The Random Access Memory (RAM) is a memory, where data used by the CPU are stored temporarly. As this memory provide much faster access than system hard disks, it makes the CPU accessing it much faster and is very important for system performance.
*What is memory cache?
The cache memory plays as a data interface between CP and RAM, because it is even faster than RAM memory. it synchronizes with the speed of the CPU, stores data and instructions more frequently accessed by the CPU reducing the amount of RAM accesses and increasing system speed.
There are 3 levels of cache memory to be considered.
Level 1 cache (L1): Stores and retrieve data (instruction register, program counter, address register, etc...) immediately manipulated by the CPU.
The Level 2 cache (L2): very fast memory with very fast access time storing data temporarily for fast access by the CPU.

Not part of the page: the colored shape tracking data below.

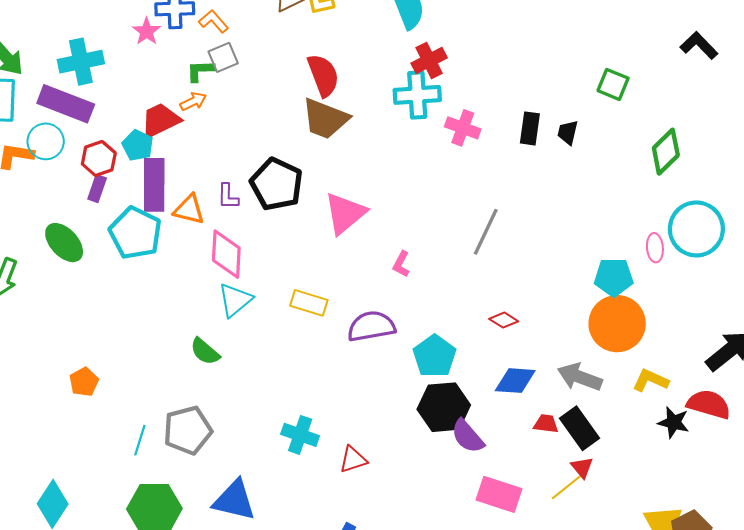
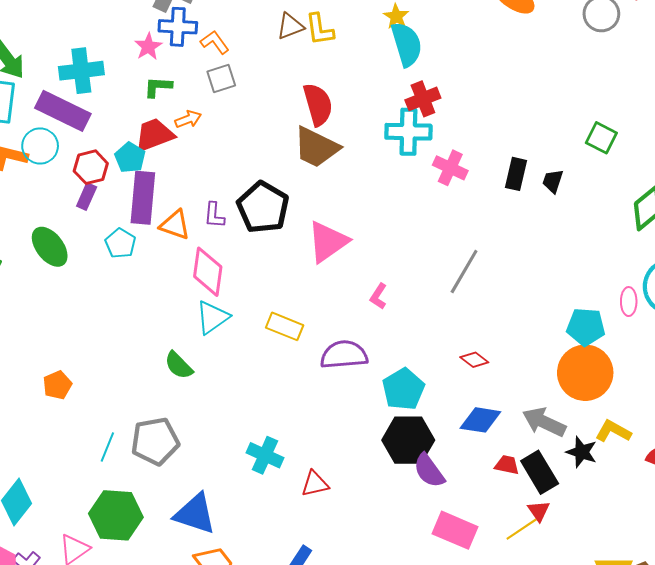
green L-shape: (200, 71) -> (158, 87), moved
cyan pentagon: (135, 233) -> (120, 243), size x0.6
black star: (674, 422) -> (582, 452), moved

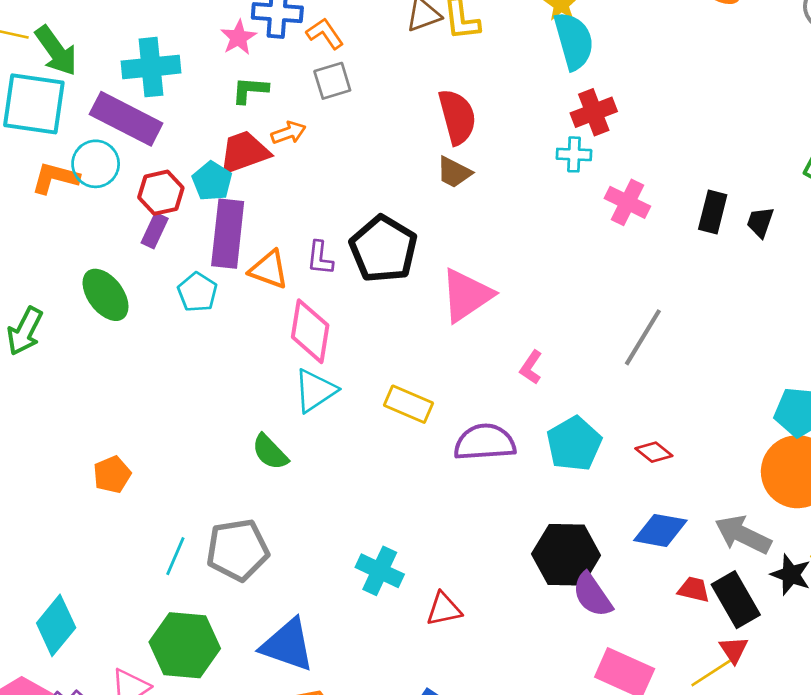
cyan cross: (408, 132) -> (574, 154), size x0.6
brown trapezoid: (316, 147) -> (454, 172), size x0.6
cyan pentagon: (403, 389) -> (574, 444), moved

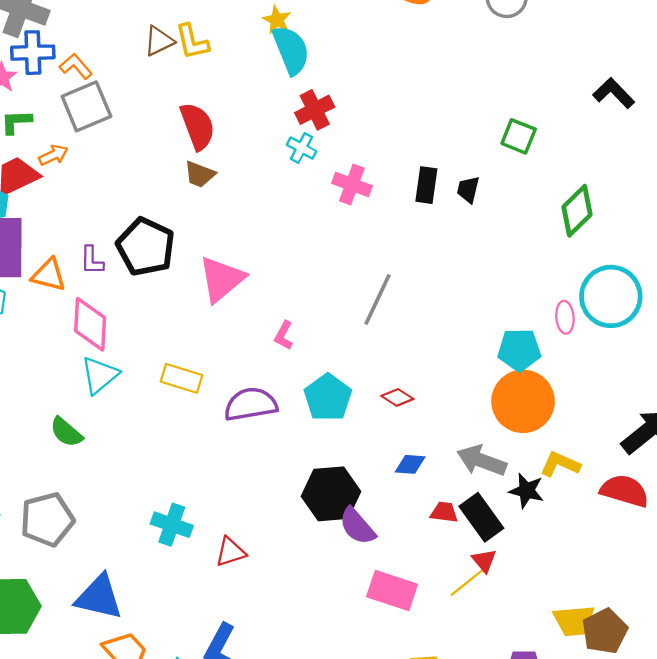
gray square: (332, 81) -> (86, 106), size x1.5
cyan cross: (574, 154) -> (302, 148), turned 32
blue diamond: (660, 530) -> (410, 464), size x0.7

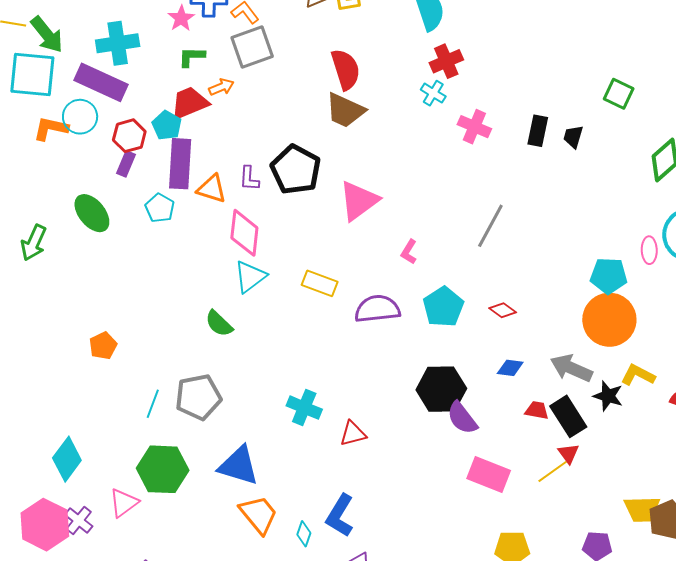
brown trapezoid: (200, 174) -> (345, 110), size x1.5

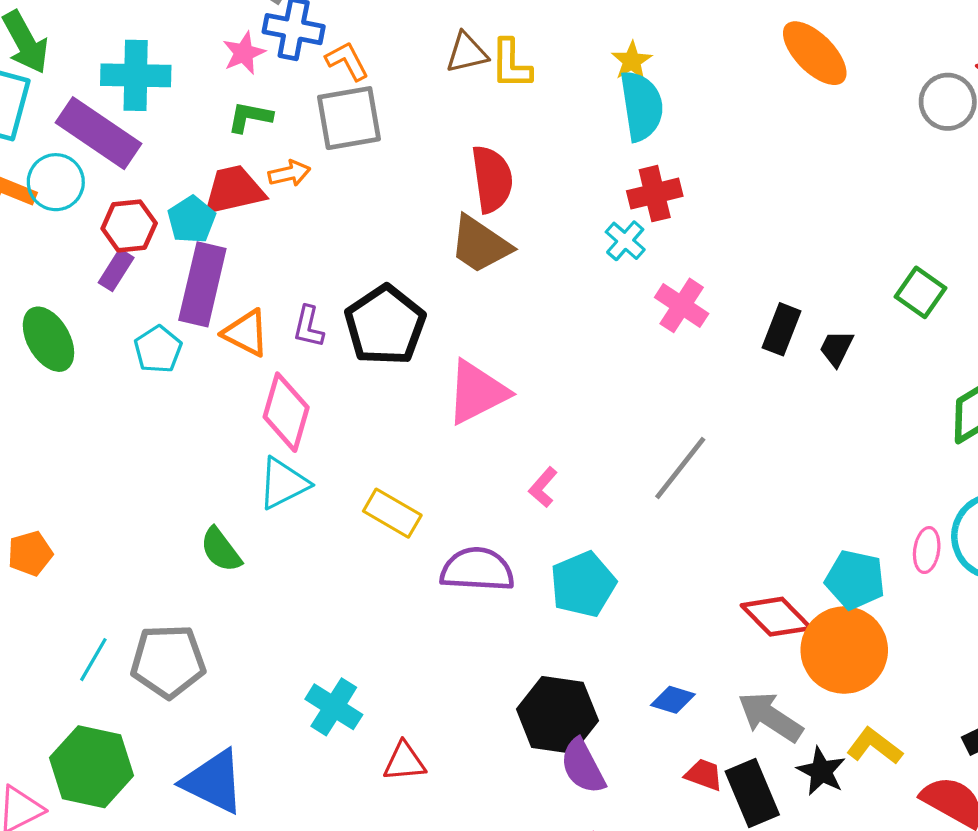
red diamond: (503, 310) -> (776, 617), moved, size x1.6

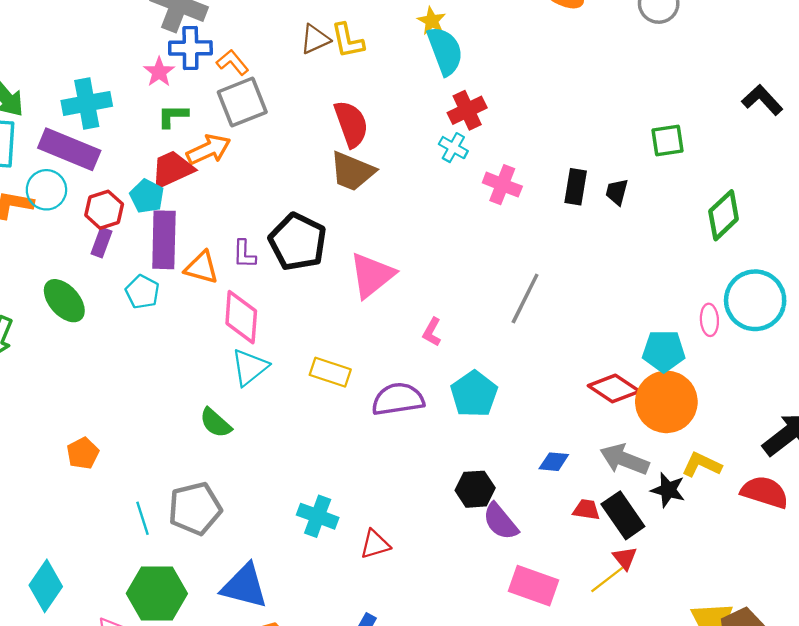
orange arrow: (289, 173) -> (209, 150), size x1.5
green square: (920, 292) -> (667, 141), turned -32
cyan line: (93, 660) -> (143, 518), turned -36
black hexagon: (557, 715) -> (475, 489), size x0.7

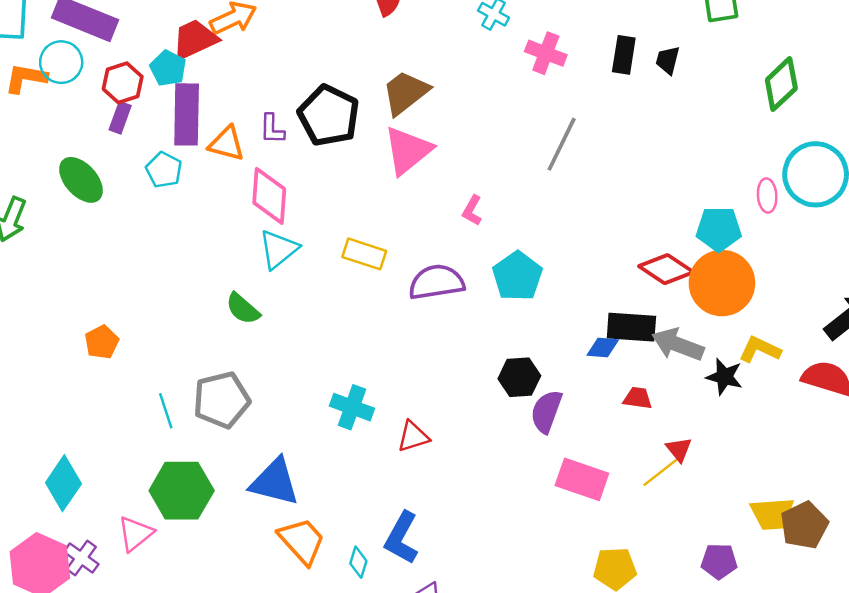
brown trapezoid: (352, 171) -> (405, 93), moved, turned 120
gray line: (525, 298) -> (562, 144), moved
black rectangle: (623, 515) -> (631, 327), moved, turned -51
purple semicircle: (500, 522) -> (546, 411), turned 60

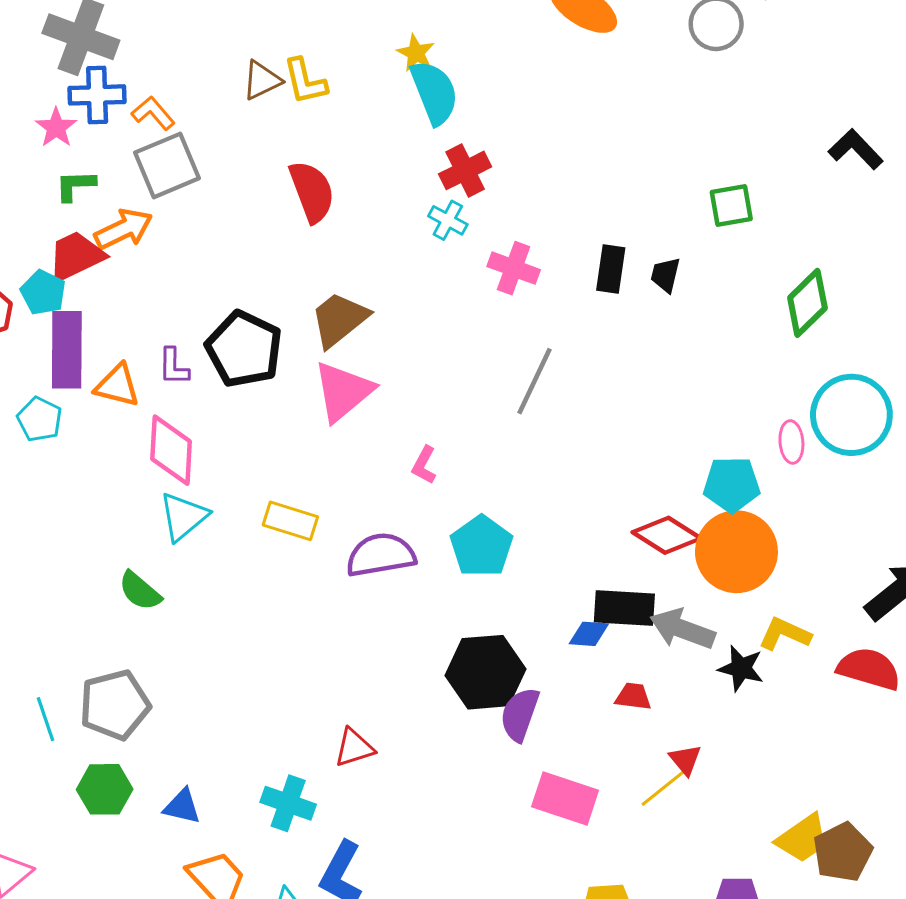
black hexagon: (519, 377) -> (485, 672), size x1.5
cyan cross: (352, 407) -> (288, 803), moved
blue triangle: (275, 482) -> (182, 806), size x0.6
green hexagon: (182, 491) -> (105, 789), moved, size x0.7
yellow trapezoid: (772, 514) -> (803, 838), turned -30

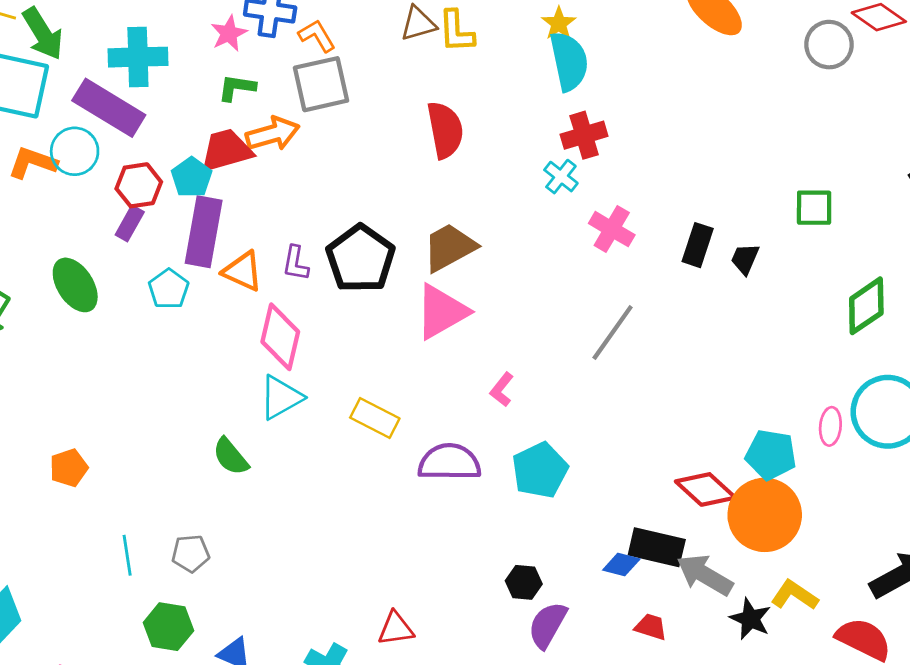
black hexagon: (485, 672) -> (524, 582), size x0.5
gray pentagon: (115, 705) -> (191, 553), size x0.6

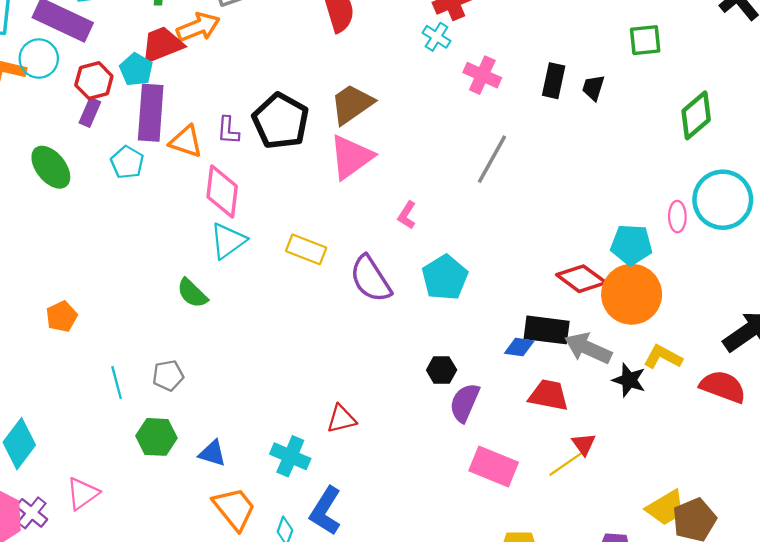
purple semicircle: (449, 462) -> (371, 279), turned -117
red trapezoid: (651, 627) -> (549, 395), size x1.5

The Level 3 cache (L3): Main memory where the system stores all the in-use data. It is a volatile memory so data doesn't persist on reboot.
*Why clearing the cache and RAM?
When processes uses data, they temorarly store them in RAM, making them quicker to access. This is a good thing since frequently accessed information can be quickly recalled.
The operating system owns directives to determine how long files cached will be keeped in memory, but Linux also gives the user the ability to clear the cache manually. You normally will never need to do this, although there are edge situations where it can come in handy, for example when your system run out of memory unexpectedly.
*What is PageCache?
PageCache stores the cached files that were recently accessed, for them not being queried from the hard disk again, unless that file changes or the cache is cleared.
*What are dentry, and inode cache?
Dentry and inode cache are directory and file attributes. This is complementary to PageCache. This cache also helps on reducing disk input and ouput operations.